[Transcribed page contents]
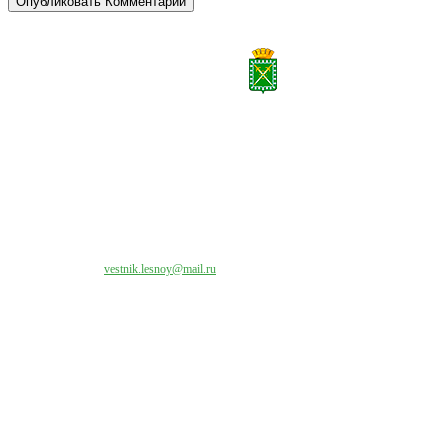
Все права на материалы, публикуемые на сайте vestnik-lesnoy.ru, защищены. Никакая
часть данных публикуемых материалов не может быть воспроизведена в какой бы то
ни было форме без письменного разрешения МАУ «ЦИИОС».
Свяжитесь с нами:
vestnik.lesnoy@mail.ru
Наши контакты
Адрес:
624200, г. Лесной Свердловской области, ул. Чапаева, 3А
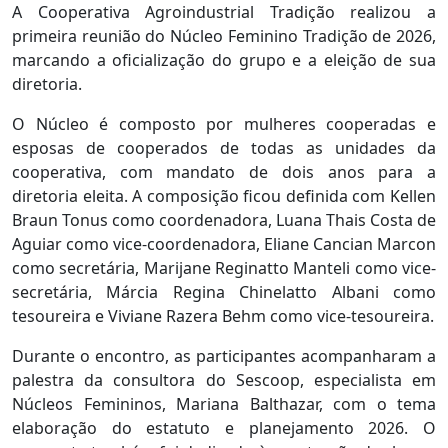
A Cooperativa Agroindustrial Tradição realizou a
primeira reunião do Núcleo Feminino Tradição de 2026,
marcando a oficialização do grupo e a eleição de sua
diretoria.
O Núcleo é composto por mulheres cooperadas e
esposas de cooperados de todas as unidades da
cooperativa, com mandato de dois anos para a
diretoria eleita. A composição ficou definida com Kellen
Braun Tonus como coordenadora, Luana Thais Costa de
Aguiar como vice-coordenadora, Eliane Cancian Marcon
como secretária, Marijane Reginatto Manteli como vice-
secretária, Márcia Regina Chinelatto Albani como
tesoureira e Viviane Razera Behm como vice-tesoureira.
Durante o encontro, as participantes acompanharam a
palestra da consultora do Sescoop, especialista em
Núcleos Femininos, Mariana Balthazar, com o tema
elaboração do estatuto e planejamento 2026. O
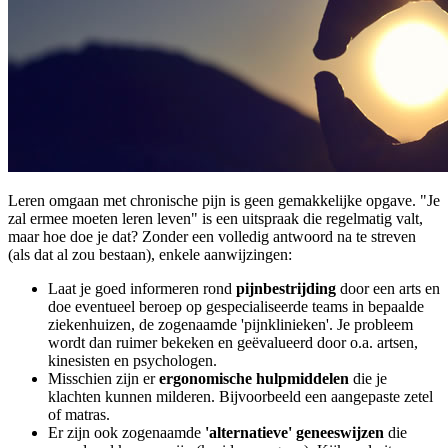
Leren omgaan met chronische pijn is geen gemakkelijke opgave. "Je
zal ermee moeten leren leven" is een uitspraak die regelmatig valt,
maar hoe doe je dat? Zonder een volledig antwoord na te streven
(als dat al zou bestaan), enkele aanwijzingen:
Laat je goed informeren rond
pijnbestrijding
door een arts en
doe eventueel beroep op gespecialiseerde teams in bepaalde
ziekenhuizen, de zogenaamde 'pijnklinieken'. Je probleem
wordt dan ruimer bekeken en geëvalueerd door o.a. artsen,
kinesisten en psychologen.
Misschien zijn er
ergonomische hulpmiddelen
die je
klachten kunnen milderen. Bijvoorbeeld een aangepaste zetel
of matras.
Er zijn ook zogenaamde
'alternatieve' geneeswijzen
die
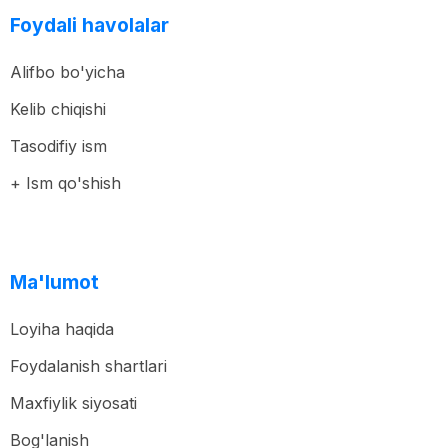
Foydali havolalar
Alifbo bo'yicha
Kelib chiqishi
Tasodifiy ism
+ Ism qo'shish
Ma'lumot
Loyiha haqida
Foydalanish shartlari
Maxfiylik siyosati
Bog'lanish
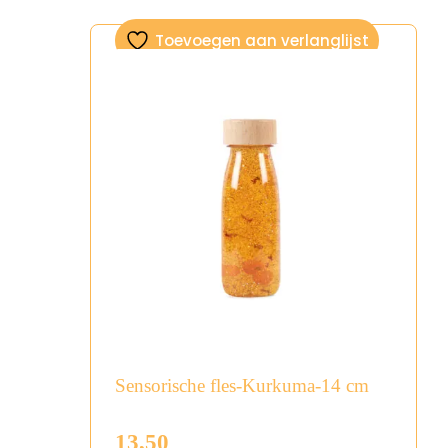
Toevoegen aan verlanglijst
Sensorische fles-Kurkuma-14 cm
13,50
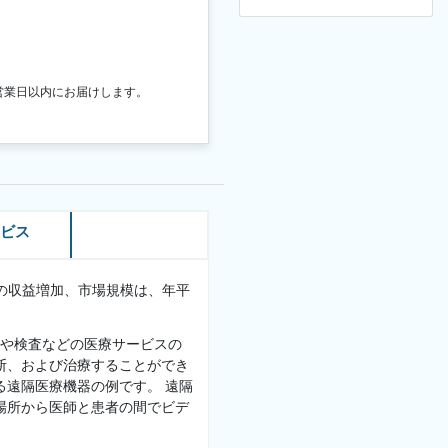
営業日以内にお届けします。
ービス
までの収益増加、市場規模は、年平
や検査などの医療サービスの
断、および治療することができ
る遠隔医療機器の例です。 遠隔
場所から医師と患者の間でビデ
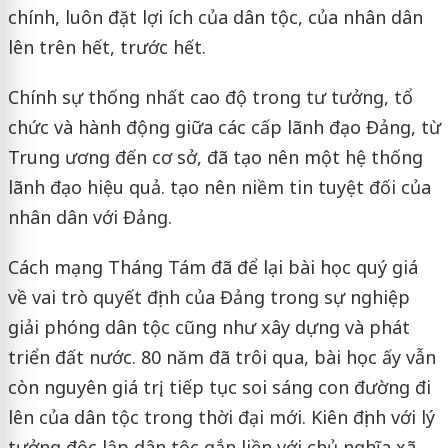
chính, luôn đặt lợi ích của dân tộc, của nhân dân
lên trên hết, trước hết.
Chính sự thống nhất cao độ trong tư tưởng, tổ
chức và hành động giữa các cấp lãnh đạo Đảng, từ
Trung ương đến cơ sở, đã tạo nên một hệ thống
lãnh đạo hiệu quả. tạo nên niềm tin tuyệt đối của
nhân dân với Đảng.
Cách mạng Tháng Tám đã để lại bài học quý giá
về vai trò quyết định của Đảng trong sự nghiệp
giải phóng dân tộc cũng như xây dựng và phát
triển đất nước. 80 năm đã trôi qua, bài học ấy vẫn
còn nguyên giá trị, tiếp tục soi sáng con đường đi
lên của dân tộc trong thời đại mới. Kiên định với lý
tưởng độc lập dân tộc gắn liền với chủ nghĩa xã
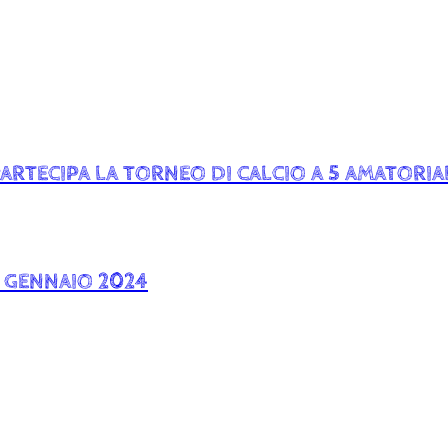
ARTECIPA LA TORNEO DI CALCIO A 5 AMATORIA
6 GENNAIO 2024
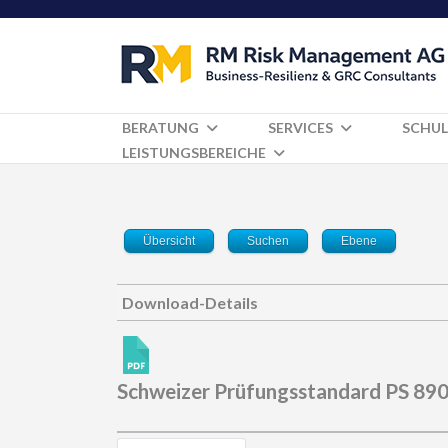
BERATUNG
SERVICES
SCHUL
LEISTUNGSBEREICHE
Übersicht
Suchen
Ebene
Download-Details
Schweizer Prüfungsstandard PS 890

◆ **What is needed**
When you copy the records above, keep every word exact but leave out the pictures.

◆ **Exercise answer**
Все права на материалы, публикуемые на сайте vestnik-lesnoy.ru, защищены. Никакая
часть данных публикуемых материалов не может быть воспроизведена в какой бы то
ни было форме без письменного разрешения МАУ «ЦИИОС».
Свяжитесь с нами:
vestnik.lesnoy@mail.ru
Наши контакты
Адрес:
624200, г. Лесной Свердловской области, ул. Чапаева, 3А
A Cooperativa Agroindustrial Tradição realizou a
primeira reunião do Núcleo Feminino Tradição de 2026,
marcando a oficialização do grupo e a eleição de sua
diretoria.
O Núcleo é composto por mulheres cooperadas e
esposas de cooperados de todas as unidades da
cooperativa, com mandato de dois anos para a
diretoria eleita. A composição ficou definida com Kellen
Braun Tonus como coordenadora, Luana Thais Costa de
Aguiar como vice-coordenadora, Eliane Cancian Marcon
como secretária, Marijane Reginatto Manteli como vice-
secretária, Márcia Regina Chinelatto Albani como
tesoureira e Viviane Razera Behm como vice-tesoureira.
Durante o encontro, as participantes acompanharam a
palestra da consultora do Sescoop, especialista em
Núcleos Femininos, Mariana Balthazar, com o tema
elaboração do estatuto e planejamento 2026. O
Leren omgaan met chronische pijn is geen gemakkelijke opgave. "Je
zal ermee moeten leren leven" is een uitspraak die regelmatig valt,
maar hoe doe je dat? Zonder een volledig antwoord na te streven
(als dat al zou bestaan), enkele aanwijzingen:
Laat je goed informeren rond
pijnbestrijding
door een arts en
doe eventueel beroep op gespecialiseerde teams in bepaalde
ziekenhuizen, de zogenaamde 'pijnklinieken'. Je probleem
wordt dan ruimer bekeken en geëvalueerd door o.a. artsen,
kinesisten en psychologen.
Misschien zijn er
ergonomische hulpmiddelen
die je
klachten kunnen milderen. Bijvoorbeeld een aangepaste zetel
of matras.
Er zijn ook zogenaamde
'alternatieve' geneeswijzen
die
Foydali havolalar
Alifbo bo'yicha
Kelib chiqishi
Tasodifiy ism
+ Ism qo'shish
Ma'lumot
Loyiha haqida
Foydalanish shartlari
Maxfiylik siyosati
Bog'lanish
Toevoegen aan verlanglijst
Sensorische fles-Kurkuma-14 cm
13,50
営業日以内にお届けします。
ービス
までの収益増加、市場規模は、年平
や検査などの医療サービスの
断、および治療することができ
る遠隔医療機器の例です。 遠隔
場所から医師と患者の間でビデ
chính, luôn đặt lợi ích của dân tộc, của nhân dân
lên trên hết, trước hết.
Chính sự thống nhất cao độ trong tư tưởng, tổ
chức và hành động giữa các cấp lãnh đạo Đảng, từ
Trung ương đến cơ sở, đã tạo nên một hệ thống
lãnh đạo hiệu quả. tạo nên niềm tin tuyệt đối của
nhân dân với Đảng.
Cách mạng Tháng Tám đã để lại bài học quý giá
về vai trò quyết định của Đảng trong sự nghiệp
giải phóng dân tộc cũng như xây dựng và phát
triển đất nước. 80 năm đã trôi qua, bài học ấy vẫn
còn nguyên giá trị, tiếp tục soi sáng con đường đi
lên của dân tộc trong thời đại mới. Kiên định với lý
tưởng độc lập dân tộc gắn liền với chủ nghĩa xã
ARTECIPA LA TORNEO DI CALCIO A 5 AMATORIA
6 GENNAIO 2024
BERATUNG
SERVICES
SCHUL
LEISTUNGSBEREICHE
Übersicht
Suchen
Ebene
Download-Details
Schweizer Prüfungsstandard PS 890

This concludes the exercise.